Treasury IG Audit Finds IRS Field Collection Could Work Cases With Better Collection Potential

The Internal Revenue Service’s (IRS) field workload selection process is not designed to ensure that cases with the highest collection potential are identified, selected, and assigned to be worked, according to a new report publicly released today by the Treasury Inspector General for Tax Administration (TIGTA).

In Fiscal Year 2013, the IRS collected over $3 billion dollars from delinquent taxpayers, but wrote off as much as $16 billion in taxes owed as not collectible.

"The IRS has a large inventory of taxpayer delinquent accounts, but limited resources to collect the unpaid taxes," said J. Russell George, Treasury Inspector General for Tax Administration. "By making better use of its limited collection resources and working these cases strategically, the IRS could successfully collect more taxes and further shrink the Tax Gap."

While the field collects billions of dollars from delinquent taxpayers, resources have declined and many balance-due modules have been closed as currently not collectible. TIGTA performed this audit to determine whether the IRS’s workload identification, selection, and assignment practices ensure that the cases with the greatest collection potential are worked in the field.

In Fiscal Year 2013, 40 percent of the taxpayer delinquent accounts closed by the field were written off as currently not collectible. There are several contributing factors limiting the effectiveness of the IRS’s collection efforts:

  • The IRS does not measure productivity or establish specific goals to evaluate case selection criteria.
  • Information systems do not track case source data, so management cannot fully assess the effectiveness of field case selection criteria.
  • Case selection criteria do not consider the age of associated delinquencies, so many assigned cases include older delinquencies that will not likely be collected.
  • Case selection criteria do not consider the financial condition (such as income) of the delinquent taxpayers, so many of the assigned cases involve taxpayers with no ability to make payments.
  • Case selection criteria do not consider unsuccessful prior attempts to contact or locate the taxpayers.
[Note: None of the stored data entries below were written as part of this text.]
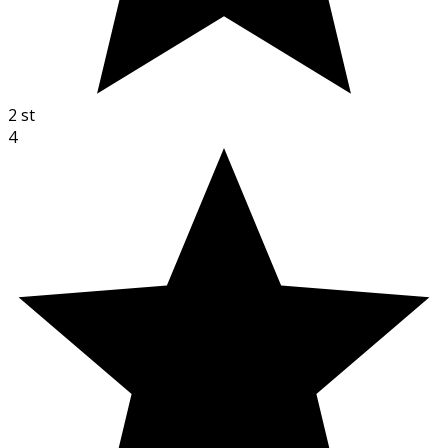
2
st
4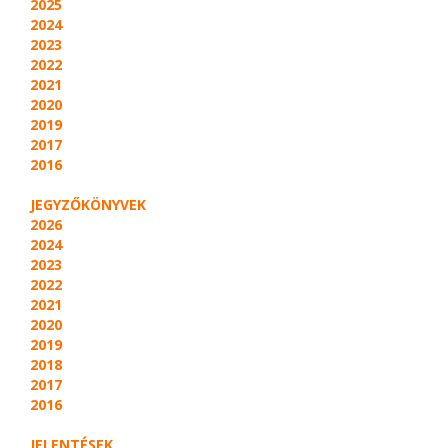
2025
2024
2023
2022
2021
2020
2019
2017
2016
JEGYZŐKÖNYVEK
2026
2024
2023
2022
2021
2020
2019
2018
2017
2016
JELENTÉSEK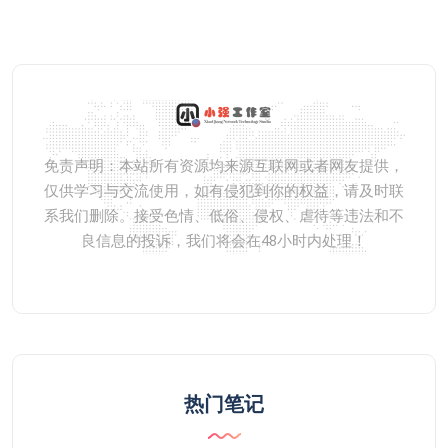
免责声明：本站所有资源均来源互联网或者网友提供，
仅供学习与交流使用，如有侵犯到你的权益，请及时联
系我们删除。接受色情、低俗、侵权、虐待等违法和不
良信息的投诉，我们将会在48小时内处理！
热门笔记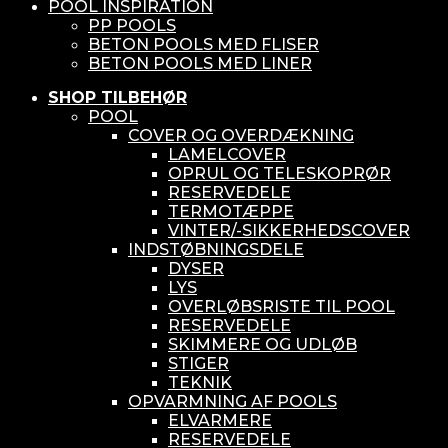
POOL INSPIRATION
PP POOLS
BETON POOLS MED FLISER
BETON POOLS MED LINER
SHOP TILBEHØR
POOL
COVER OG OVERDÆKNING
LAMELCOVER
OPRUL OG TELESKOPRØR
RESERVEDELE
TERMOTÆPPE
VINTER/-SIKKERHEDSCOVER
INDSTØBNINGSDELE
DYSER
LYS
OVERLØBSRISTE TIL POOL
RESERVEDELE
SKIMMERE OG UDLØB
STIGER
TEKNIK
OPVARMNING AF POOLS
ELVARMERE
RESERVEDELE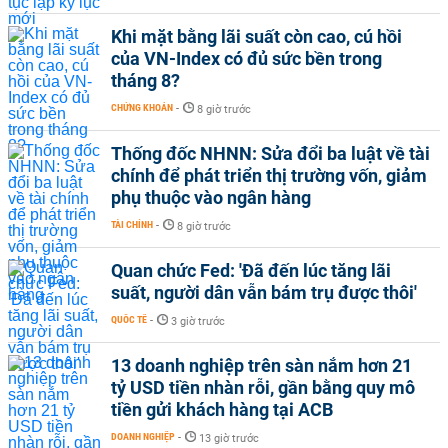
Khi mặt bằng lãi suất còn cao, cú hồi
của VN-Index có đủ sức bền trong
tháng 8?
CHỨNG KHOÁN
-
8 giờ trước
Thống đốc NHNN: Sửa đổi ba luật về tài
chính để phát triển thị trường vốn, giảm
phụ thuộc vào ngân hàng
TÀI CHÍNH
-
8 giờ trước
Quan chức Fed: 'Đã đến lúc tăng lãi
suất, người dân vẫn bám trụ được thôi'
QUỐC TẾ
-
3 giờ trước
13 doanh nghiệp trên sàn nắm hơn 21
tỷ USD tiền nhàn rỗi, gần bằng quy mô
tiền gửi khách hàng tại ACB
DOANH NGHIỆP
-
13 giờ trước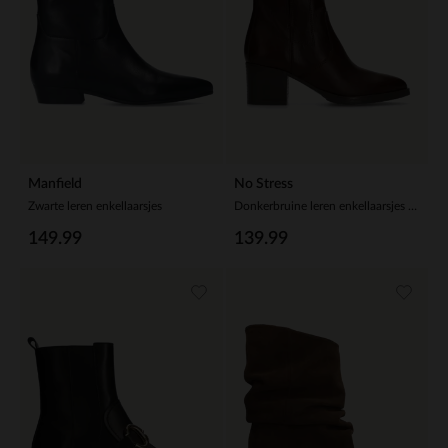
Manfield
No Stress
Zwarte leren enkellaarsjes
Donkerbruine leren enkellaarsjes met hak
149.99
139.99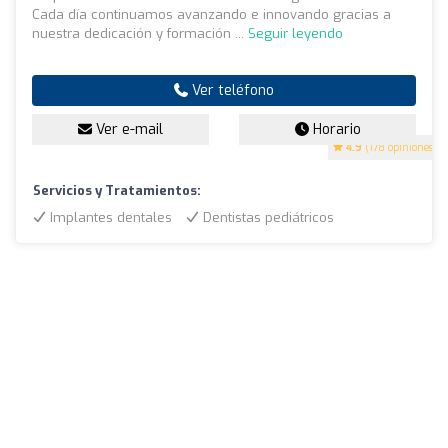
Cada día continuamos avanzando e innovando gracias a
nuestra dedicación y formación ...
Seguir leyendo
Ver teléfono
Ver e-mail
Horario
4.9
(178 opiniones)
Servicios y Tratamientos:
Implantes dentales
Dentistas pediátricos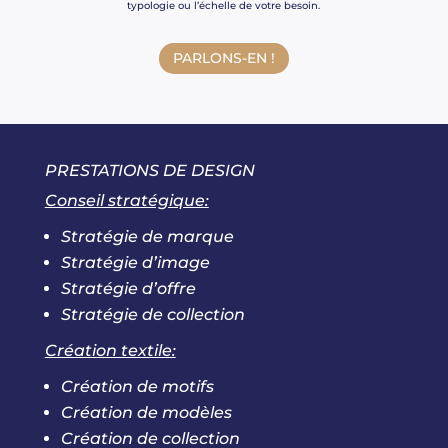
typologie ou l’échelle de votre besoin.
PARLONS-EN !
PRESTATIONS DE DESIGN
Conseil stratégique:
Stratégie de marque
Stratégie d’image
Stratégie d’offre
Stratégie de collection
Création textile:
Création de motifs
Création de modèles
Création de collection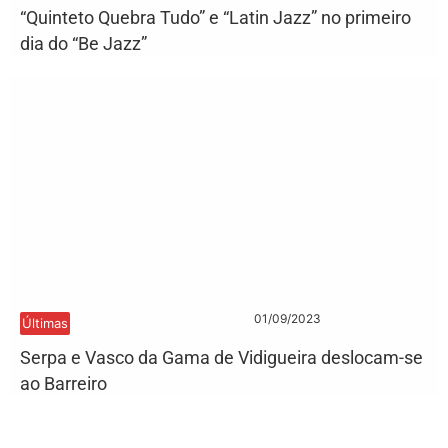
“Quinteto Quebra Tudo” e “Latin Jazz” no primeiro
dia do “Be Jazz”
01/09/2023
Últimas
Serpa e Vasco da Gama de Vidigueira deslocam-se
ao Barreiro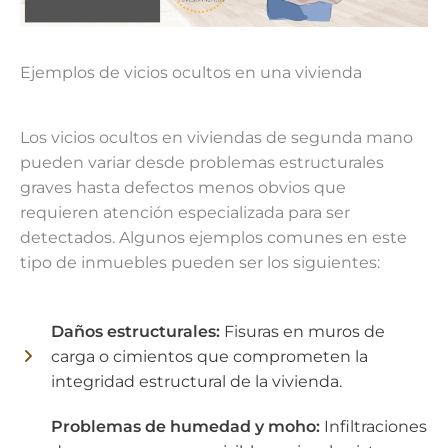
Ejemplos de vicios ocultos en una vivienda
Los vicios ocultos en viviendas de segunda mano
pueden variar desde problemas estructurales
graves hasta defectos menos obvios que
requieren atención especializada para ser
detectados. Algunos ejemplos comunes en este
tipo de inmuebles pueden ser los siguientes:
Daños estructurales:
Fisuras en muros de
carga o cimientos que comprometen la
integridad estructural de la vivienda.
Problemas de humedad y moho:
Infiltraciones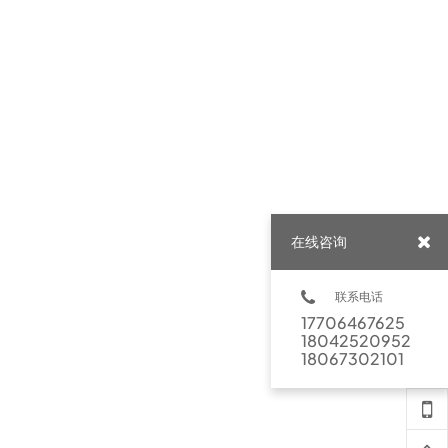
在线咨询
联系电话
17706467625
18042520952
18067302101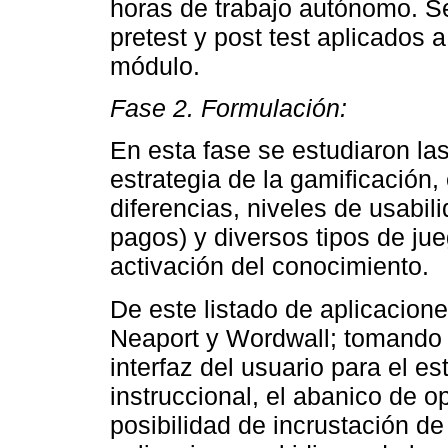
horas de trabajo autónomo. Se
pretest y post test aplicados a 
módulo.
Fase 2. Formulación:
En esta fase se estudiaron las
estrategia de la gamificación,
diferencias, niveles de usabil
pagos) y diversos tipos de ju
activación del conocimiento.
De este listado de aplicacion
Neaport y Wordwall; tomando 
interfaz del usuario para el es
instruccional, el abanico de op
posibilidad de incrustación de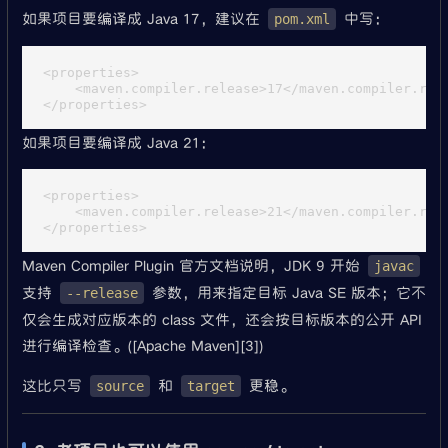
如果项目要编译成 Java 17，建议在
中写：
pom.xml
<properties>

    <maven.compiler.release>17</maven.compiler.rele
如果项目要编译成 Java 21：
<properties>

    <maven.compiler.release>21</maven.compiler.rele
Maven Compiler Plugin 官方文档说明，JDK 9 开始
javac
支持
参数，用来指定目标 Java SE 版本；它不
--release
仅会生成对应版本的 class 文件，还会按目标版本的公开 API
进行编译检查。([Apache Maven][3])
这比只写
和
更稳。
source
target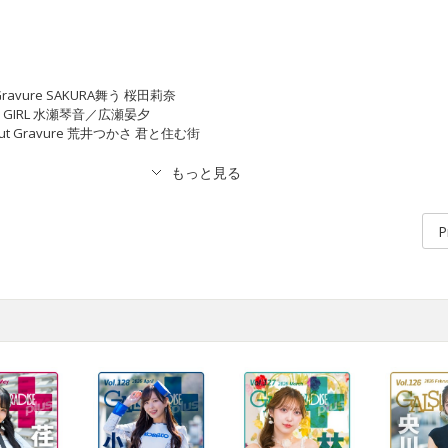
al Gravure SAKURA舞う 桜田莉奈
ODIE GIRL 水瀬琴音／広瀬晏夕
er Cut Gravure 荒井つかさ 君と住む街
P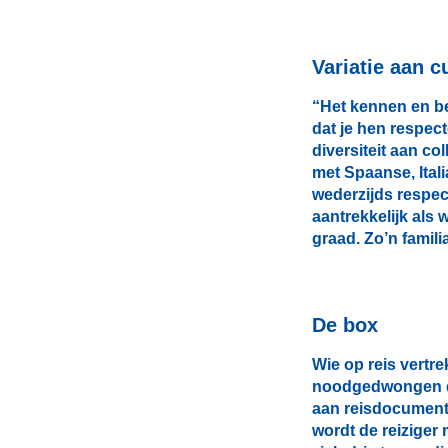
Variatie aan c
“Het kennen en be
dat je hen respec
diversiteit aan c
met Spaanse, Ital
wederzijds respec
aantrekkelijk als
graad. Zo’n famil
De box
Wie op reis vertr
noodgedwongen de
aan reisdocumenten 
wordt de reiziger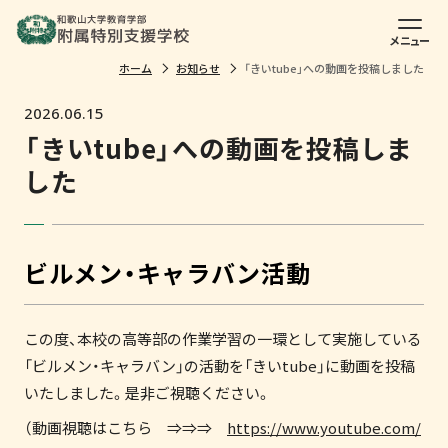
メニュー
ホーム
お知らせ
「きいtube」への動画を投稿しました
2026.06.15
「きいtube」への動画を投稿しま
した
ビルメン・キャラバン活動
この度、本校の高等部の作業学習の一環として実施している
「ビルメン・キャラバン」の活動を「きいtube」に動画を投稿
いたしました。是非ご視聴ください。
（動画視聴はこちら ⇒⇒⇒
https://www.youtube.com/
Management has begun some initiatives intended to improve the workload selection process. While these initiatives could provide benefits, TIGTA believes that further action is warranted.


TIGTA recommended that the IRS: 1) reexamine the field case selection criteria and strategy, 2) ensure that field personnel are aware of the new strategy, 3) establish a method to measure the effectiveness of the field case selection criteria, and 4) conduct a study of the cases routed to the Automated Collection System to determine whether there are certain types of cases that should instead be routed directly to the queue or the field.


In their response to the report, IRS officials generally agreed with TIGTA’s recommendations. The IRS plans to incorporate their corrective actions as part of a new concept of operations in the creation of a single Collection organization as part of a realignment of IRS compliance programs. Improving case selection criteria will need to be a key component of its new concept of operations to address the intent of TIGTA’s recommendation.